> Assignment: Below are some entries. Count the lines where "your" appears and state only that number.

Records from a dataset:
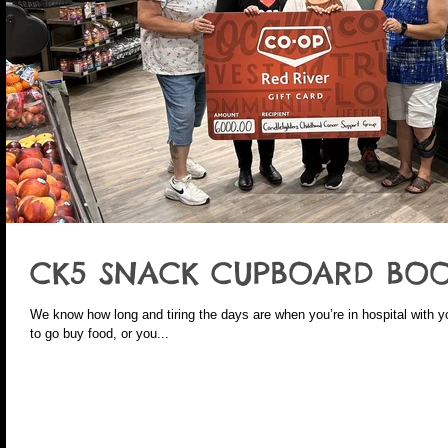
CK5 SNACK CUPBOARD BOO
We know how long and tiring the days are when you’re in hospital with your child. Sometimes you’re j
to go buy food, or you...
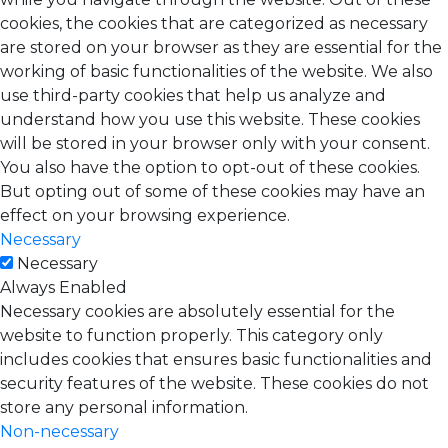
cookies, the cookies that are categorized as necessary
are stored on your browser as they are essential for the
working of basic functionalities of the website. We also
use third-party cookies that help us analyze and
understand how you use this website. These cookies
will be stored in your browser only with your consent.
You also have the option to opt-out of these cookies.
But opting out of some of these cookies may have an
effect on your browsing experience.
Necessary
Necessary
Always Enabled
Necessary cookies are absolutely essential for the
website to function properly. This category only
includes cookies that ensures basic functionalities and
security features of the website. These cookies do not
store any personal information.
Non-necessary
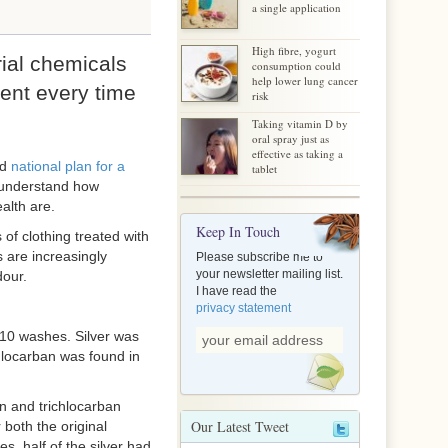
a single application
High fibre, yogurt
rial chemicals
consumption could
help lower lung cancer
ent every time
risk
Taking vitamin D by
oral spray just as
effective as taking a
ed
national plan for a
tablet
o understand how
alth are.
Keep In Touch
of clothing treated with
s are increasingly
Please subscribe me to
your newsletter mailing list.
dour.
I have read the
privacy statement
10 washes. Silver was
hlocarban was found in
an and trichlocarban
Our Latest Tweet
 both the original
, half of the silver had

> Solution below: 5